Mesir memiliki administrasi negara yang terstruktur, hampir sama dengan jaman Hammurabi di
Babilonia, dimana pusat kekuasaan ada di tangan Firaun. Mesir kuno juga telah menerapkan
desentralisasi dalam penyelenggaraan pemerintahannya.
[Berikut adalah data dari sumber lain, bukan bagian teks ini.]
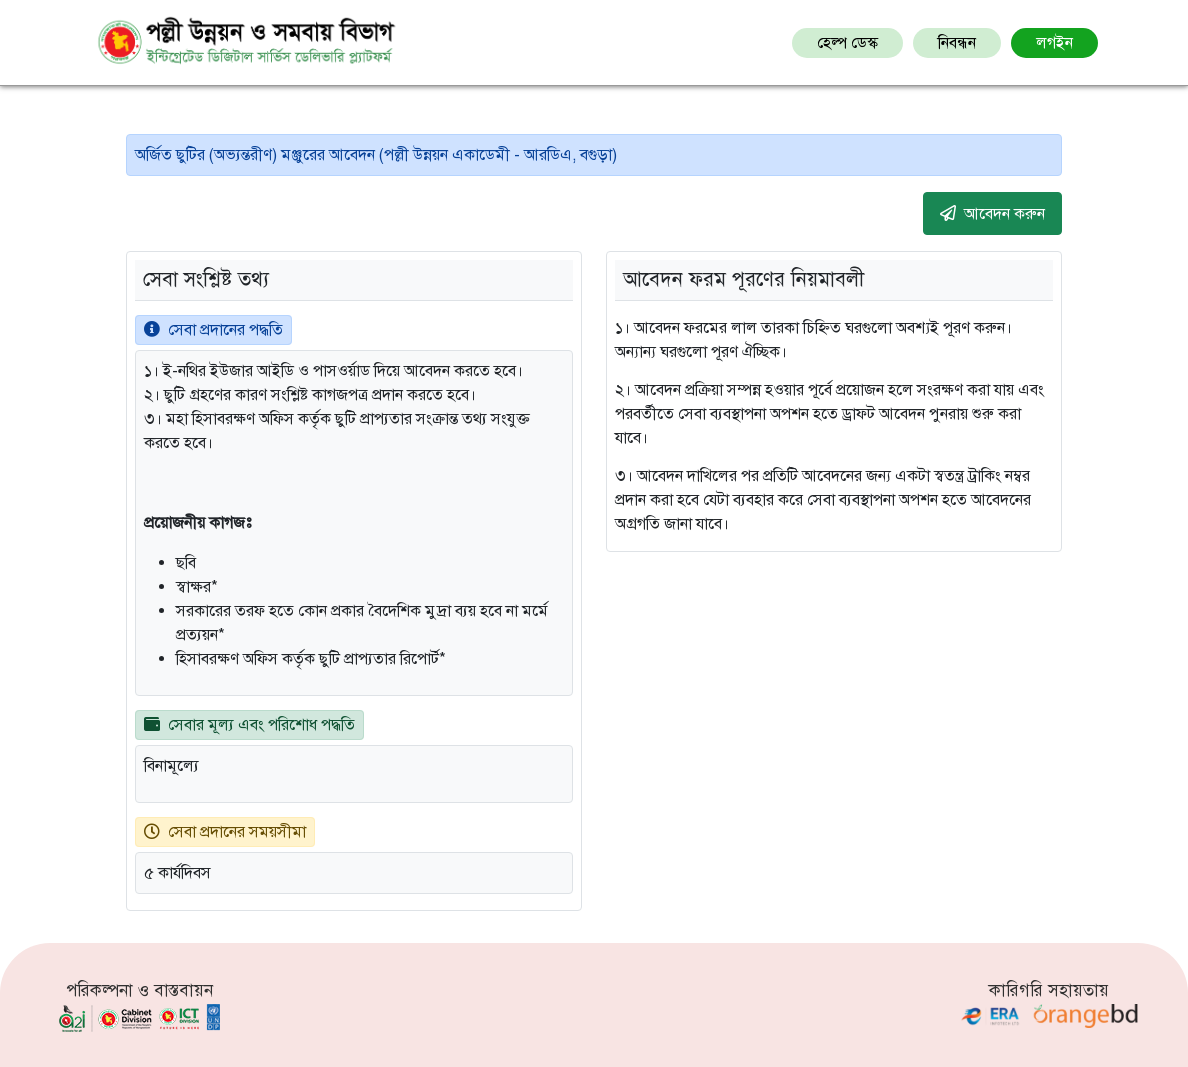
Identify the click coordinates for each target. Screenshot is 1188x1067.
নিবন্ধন (957, 43)
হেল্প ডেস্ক (847, 43)
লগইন (1054, 43)
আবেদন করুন (992, 213)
Daerah-daerah (kekuasaan Mesir kuno
pada jaman keemasan melingkupi sebagian daratan Afrika dan sebagian Timur Tengah) diberi
atau didelegasikan kewenangan dalam menyelenggaraan urusan pemerintahan di daerahnya.
Ditunjuk gubernur-gubernur yang mengepalai daerah dan semuanya tunduk pada kekuasaan
dan perintah Firaun.
Kekaisaran Romawi dan Mesir Kuno memiliki banyak kesamaan dalam administrasi negara,
khususnya dalam hal bentuk penyelenggaraan kekuasaan yang hirarki-piramidal, pembagian
kerja, spesialisasi kerja, desentralisasi, pengangkatan pegawai atau tenaga profesional,
stratifikasi sosial layanan, pola karir pegawai dengan jalur promosi yang jelas.
Namun demikian, baik era Romawi ataupun Mesir Kuno masih sangat kental diwarnai unsurunsur Nepotisme dalam suksesi jabatan-jabatan publiknya (baik itu Gubernur, Hakim, Imam,
dsb) yang belum sepenuhnya mencerminkan prinsip administrasi negara modern yang
menjalankan merrit system dan demokrasi.

Praktik administrasi negara di Mesir Kuno hampir sama dengan praktik administrasi negara di
Nusantara pada era Sriwijaya, Majapahit, hingga Mataram yang juga sudah menerapkan prinsip
penyelenggaraan kekuasaan yang hirarki-piramidal, pembagian kerja, spesialisasi kerja,
desentralisasi, pengangkatan pegawai atau tenaga profesional (ada tes dan pendidikan untuk
pegawai), dan juga praktik nepotisme yang berlangsung. Bahkan praktik nepotisme dalam
administrasi negara Nusantara masih berlanjut di era Birokrasi Modern Indonesia pascakemerdekaan, hingga pada 1998 muncul tuntutan untuk penghapusan KKN (korupsi, kolusi,
dan nepotisme), serta tuntutan desentralisasi (otonomi daerah) yang lebih luas di Indonesia.

3

Uraian praktik administrasi di masa kuno itu akan sangat menarik apabila dilengkapi dengan
perspektif sosio-politik, khususnya pada era Romawi, dimana praktik penyelenggaraan negara
sangat dinamis dengan adanya para senator dan penggiringan opini publik oleh para senator
melalui orasi/pidato (tokoh terkenal: Cicero).